## Work item
Every record gets copied exactly, and no picture goes with it.

## Supplied records
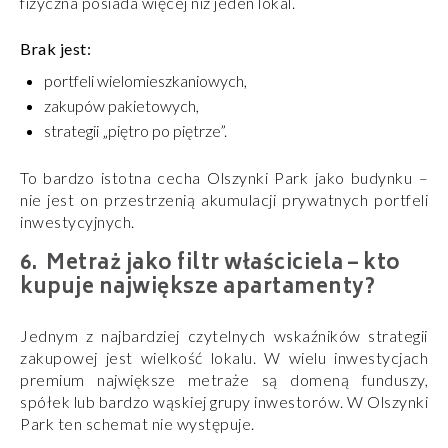
fizyczna posiada więcej niż jeden lokal.
Brak jest:
portfeli wielomieszkaniowych,
zakupów pakietowych,
strategii „piętro po piętrze”.
To bardzo istotna cecha Olszynki Park jako budynku –
nie jest on przestrzenią akumulacji prywatnych portfeli
inwestycyjnych.
Metraż jako filtr właściciela – kto
kupuje największe apartamenty?
Jednym z najbardziej czytelnych wskaźników strategii
zakupowej jest wielkość lokalu. W wielu inwestycjach
premium największe metraże są domeną funduszy,
spółek lub bardzo wąskiej grupy inwestorów. W Olszynki
Park ten schemat nie występuje.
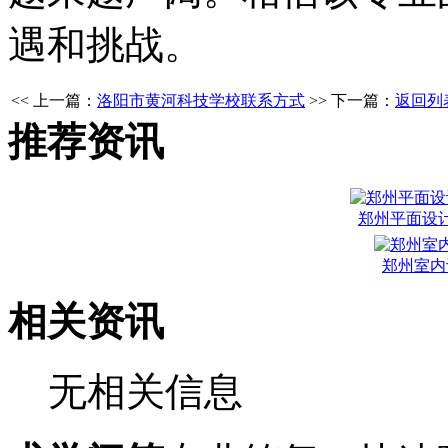
遇和挑战。
<< 上一篇：
洛阳市黄河科技学校联系方式
>> 下一篇：
返回列
推荐资讯
郑州平面设
郑州室内
相关资讯
无相关信息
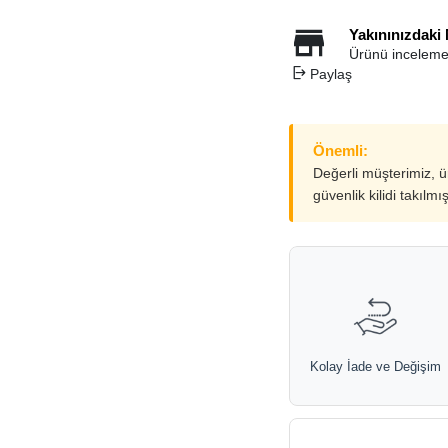
Yakınınızdaki
Ürünü inceleme
Paylaş
Önemli:
Değerli müşterimiz, 
güvenlik kilidi takılmı
Kolay İade ve Değişim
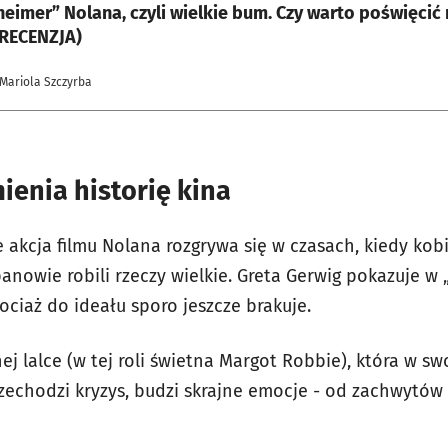
eimer” Nolana, czyli wielkie bum. Czy warto poświęcić
(RECENZJA)
 Mariola Szczyrba
ienia historię kina
 akcja filmu Nolana rozgrywa się w czasach, kiedy kob
anowie robili rzeczy wielkie. Greta Gerwig pokazuje w „
ociaż do ideału sporo jeszcze brakuje.
nej lalce (w tej roli świetna Margot Robbie), która w s
zechodzi kryzys, budzi skrajne emocje - od zachwytów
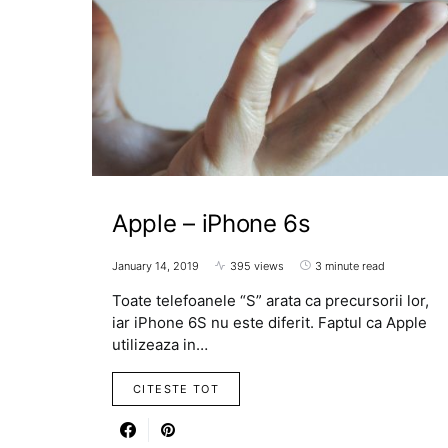
Apple – iPhone 6s
January 14, 2019
395 views
3 minute read
Toate telefoanele “S” arata ca precursorii lor,
iar iPhone 6S nu este diferit. Faptul ca Apple
utilizeaza in…
CITESTE TOT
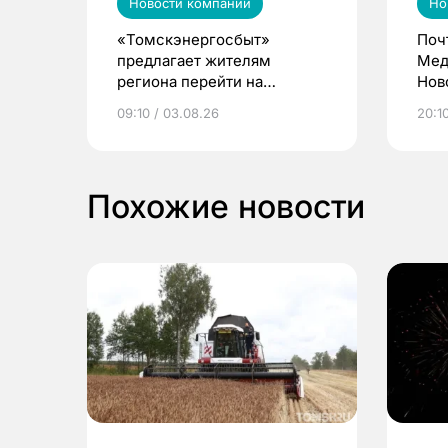
Новости компаний
Но
«Томскэнергосбыт»
Поч
предлагает жителям
Мед
региона перейти на
Нов
электронные квитанции и
про
09:10 / 03.08.26
20:10
выиграть призы
Похожие новости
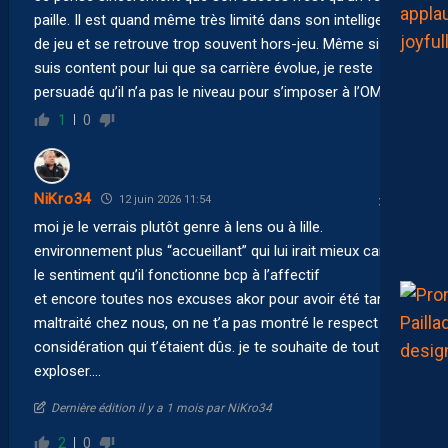
paille. Il est quand même très limité dans son intelligence
de jeu et se retrouve trop souvent hors-jeu. Même si je
suis content pour lui que sa carrière évolue, je reste
persuadé qu’il n’a pas le niveau pour s’imposer à l’OM.
1
0
NiKro34
12 juin 2026 11:54
moi je le verrais plutôt genre à lens ou à lille.
environnement plus “accueillant” qui lui irait mieux car j’ai
le sentiment qu’il fonctionne bcp à l’affectif
et encore toutes nos excuses akor pour avoir été tant
maltraité chez nous, on ne t’a pas montré le respect et la
considération qui t’étaient dûs. je te souhaite de tout
exploser….
Dernière édition il y a 1 mois par NiKro34
2
0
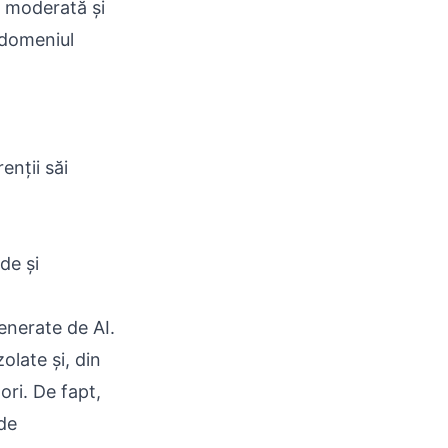
a moderată și
 domeniul
enții săi
de și
enerate de AI.
olate și, din
ri. De fapt,
de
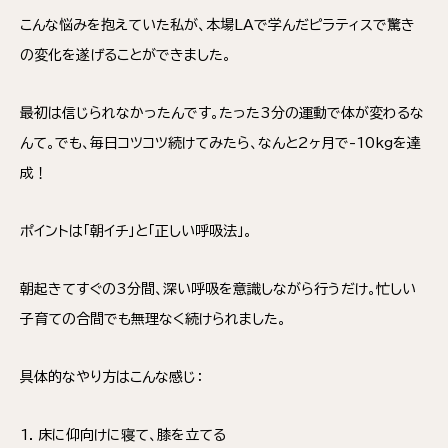
こんな悩みを抱えていた私が、本場LAで学んだピラティスで驚き
の変化を遂げることができました。
最初は信じられなかったんです。たった3分の運動で体が変わるな
んて。でも、毎日コツコツ続けてみたら、なんと2ヶ月で-10kgを達
成！
ポイントは「朝イチ」と「正しい呼吸法」。
朝起きてすぐの3分間、深い呼吸を意識しながら行うだけ。忙しい
子育ての合間でも無理なく続けられました。
具体的なやり方はこんな感じ：
1. 床に仰向けに寝て、膝を立てる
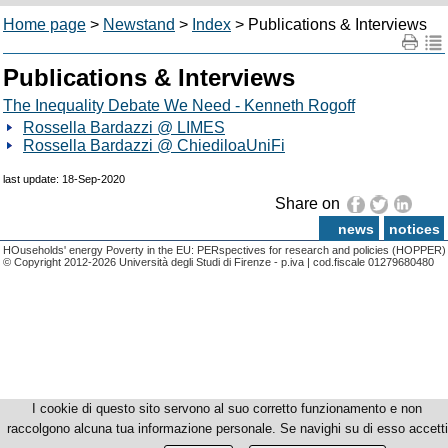
Home page
>
Newstand
>
Index
> Publications & Interviews
Publications & Interviews
The Inequality Debate We Need - Kenneth Rogoff
Rossella Bardazzi @ LIMES
Rossella Bardazzi @ ChiediloaUniFi
last update: 18-Sep-2020
Share on
news
notices
HOuseholds' energy Poverty in the EU: PERspectives for research and policies (HOPPER)
© Copyright 2012-2026 Università degli Studi di Firenze - p.iva | cod.fiscale 01279680480
I cookie di questo sito servono al suo corretto funzionamento e non
raccolgono alcuna tua informazione personale. Se navighi su di esso accetti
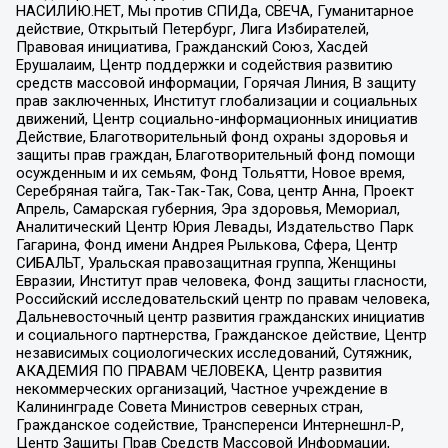
НАСИЛИЮ.НЕТ, Мы против СПИДа, СВЕЧА, Гуманитарное
действие, Открытый Петербург, Лига Избирателей,
Правовая инициатива, Гражданский Союз, Хасдей
Ерушалаим, Центр поддержки и содействия развитию
средств массовой информации, Горячая Линия, В защиту
прав заключенных, Институт глобализации и социальных
движений, Центр социально-информационных инициатив
Действие, Благотворительный фонд охраны здоровья и
защиты прав граждан, Благотворительный фонд помощи
осужденным и их семьям, Фонд Тольятти, Новое время,
Серебряная тайга, Так-Так-Так, Сова, центр Анна, Проект
Апрель, Самарская губерния, Эра здоровья, Мемориал,
Аналитический Центр Юрия Левады, Издательство Парк
Гагарина, Фонд имени Андрея Рылькова, Сфера, Центр
СИБАЛЬТ, Уральская правозащитная группа, Женщины
Евразии, Институт прав человека, Фонд защиты гласности,
Российский исследовательский центр по правам человека,
Дальневосточный центр развития гражданских инициатив
и социального партнерства, Гражданское действие, Центр
независимых социологических исследований, Сутяжник,
АКАДЕМИЯ ПО ПРАВАМ ЧЕЛОВЕКА, Центр развития
некоммерческих организаций, Частное учреждение в
Калининграде Совета Министров северных стран,
Гражданское содействие, Трансперенси Интернешнл-Р,
Центр Защиты Прав Средств Массовой Информации,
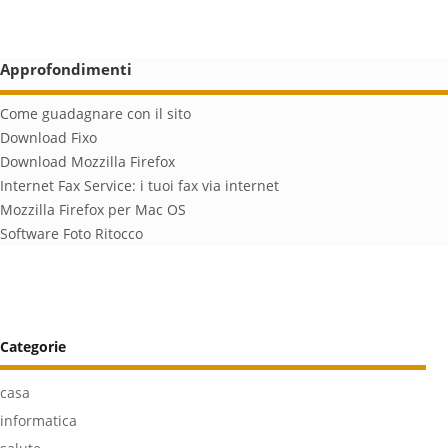
Approfondimenti
Come guadagnare con il sito
Download Fixo
Download Mozzilla Firefox
Internet Fax Service: i tuoi fax via internet
Mozzilla Firefox per Mac OS
Software Foto Ritocco
Categorie
casa
informatica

## Answer
fizyczna posiada więcej niż jeden lokal.
Brak jest:
portfeli wielomieszkaniowych,
zakupów pakietowych,
strategii „piętro po piętrze”.
To bardzo istotna cecha Olszynki Park jako budynku –
nie jest on przestrzenią akumulacji prywatnych portfeli
inwestycyjnych.
Metraż jako filtr właściciela – kto
kupuje największe apartamenty?
Jednym z najbardziej czytelnych wskaźników strategii
zakupowej jest wielkość lokalu. W wielu inwestycjach
premium największe metraże są domeną funduszy,
spółek lub bardzo wąskiej grupy inwestorów. W Olszynki
Park ten schemat nie występuje.
遇和挑战。
<< 上一篇：
洛阳市黄河科技学校联系方式
>> 下一篇：
返回列
推荐资讯
郑州平面设
郑州室内
相关资讯
无相关信息
Yakınınızdaki
Ürünü inceleme
Paylaş
Önemli:
Değerli müşterimiz, 
güvenlik kilidi takılmı
Kolay İade ve Değişim
eimer” Nolana, czyli wielkie bum. Czy warto poświęcić
(RECENZJA)
 Mariola Szczyrba
ienia historię kina
 akcja filmu Nolana rozgrywa się w czasach, kiedy kob
anowie robili rzeczy wielkie. Greta Gerwig pokazuje w „
ociaż do ideału sporo jeszcze brakuje.
nej lalce (w tej roli świetna Margot Robbie), która w s
zechodzi kryzys, budzi skrajne emocje - od zachwytów
Apple – iPhone 6s
January 14, 2019
395 views
3 minute read
Toate telefoanele “S” arata ca precursorii lor,
iar iPhone 6S nu este diferit. Faptul ca Apple
utilizeaza in…
CITESTE TOT
Новости компаний
Но
«Томскэнергосбыт»
Поч
предлагает жителям
Мед
региона перейти на
Нов
электронные квитанции и
про
09:10 / 03.08.26
20:10
выиграть призы
Похожие новости
paille. Il est quand même très limité dans son intelligence
de jeu et se retrouve trop souvent hors-jeu. Même si je
suis content pour lui que sa carrière évolue, je reste
persuadé qu’il n’a pas le niveau pour s’imposer à l’OM.
1
0
NiKro34
12 juin 2026 11:54
moi je le verrais plutôt genre à lens ou à lille.
environnement plus “accueillant” qui lui irait mieux car j’ai
le sentiment qu’il fonctionne bcp à l’affectif
et encore toutes nos excuses akor pour avoir été tant
maltraité chez nous, on ne t’a pas montré le respect et la
considération qui t’étaient dûs. je te souhaite de tout
exploser….
Dernière édition il y a 1 mois par NiKro34
2
0
a moderată și
 domeniul
enții săi
de și
enerate de AI.
olate și, din
ri. De fapt,
de
こんな悩みを抱えていた私が、本場LAで学んだピラティスで驚き
の変化を遂げることができました。
最初は信じられなかったんです。たった3分の運動で体が変わるな
んて。でも、毎日コツコツ続けてみたら、なんと2ヶ月で-10kgを達
成！
ポイントは「朝イチ」と「正しい呼吸法」。
朝起きてすぐの3分間、深い呼吸を意識しながら行うだけ。忙しい
子育ての合間でも無理なく続けられました。
具体的なやり方はこんな感じ：
1. 床に仰向けに寝て、膝を立てる
Home page
>
Newstand
>
Index
> Publications & Interviews
Publications & Interviews
The Inequality Debate We Need - Kenneth Rogoff
Rossella Bardazzi @ LIMES
Rossella Bardazzi @ ChiediloaUniFi
last update: 18-Sep-2020
Share on
news
notices
HOuseholds' energy Poverty in the EU: PERspectives for research and policies (HOPPER)
© Copyright 2012-2026 Università degli Studi di Firenze - p.iva | cod.fiscale 01279680480
I cookie di questo sito servono al suo corretto funzionamento e non
raccolgono alcuna tua informazione personale. Se navighi su di esso accetti
НАСИЛИЮ.НЕТ, Мы против СПИДа, СВЕЧА, Гуманитарное
действие, Открытый Петербург, Лига Избирателей,
Правовая инициатива, Гражданский Союз, Хасдей
Ерушалаим, Центр поддержки и содействия развитию
средств массовой информации, Горячая Линия, В защиту
прав заключенных, Институт глобализации и социальных
движений, Центр социально-информационных инициатив
Действие, Благотворительный фонд охраны здоровья и
защиты прав граждан, Благотворительный фонд помощи
осужденным и их семьям, Фонд Тольятти, Новое время,
Серебряная тайга, Так-Так-Так, Сова, центр Анна, Проект
Апрель, Самарская губерния, Эра здоровья, Мемориал,
Аналитический Центр Юрия Левады, Издательство Парк
Гагарина, Фонд имени Андрея Рылькова, Сфера, Центр
СИБАЛЬТ, Уральская правозащитная группа, Женщины
Евразии, Институт прав человека, Фонд защиты гласности,
Российский исследовательский центр по правам человека,
Дальневосточный центр развития гражданских инициатив
и социального партнерства, Гражданское действие, Центр
независимых социологических исследований, Сутяжник,
АКАДЕМИЯ ПО ПРАВАМ ЧЕЛОВЕКА, Центр развития
некоммерческих организаций, Частное учреждение в
Калининграде Совета Министров северных стран,
Гражданское содействие, Трансперенси Интернешнл-Р,
Центр Защиты Прав Средств Массовой Информации,
Approfondimenti
Come guadagnare con il sito
Download Fixo
Download Mozzilla Firefox
Internet Fax Service: i tuoi fax via internet
Mozzilla Firefox per Mac OS
Software Foto Ritocco
Categorie
casa
informatica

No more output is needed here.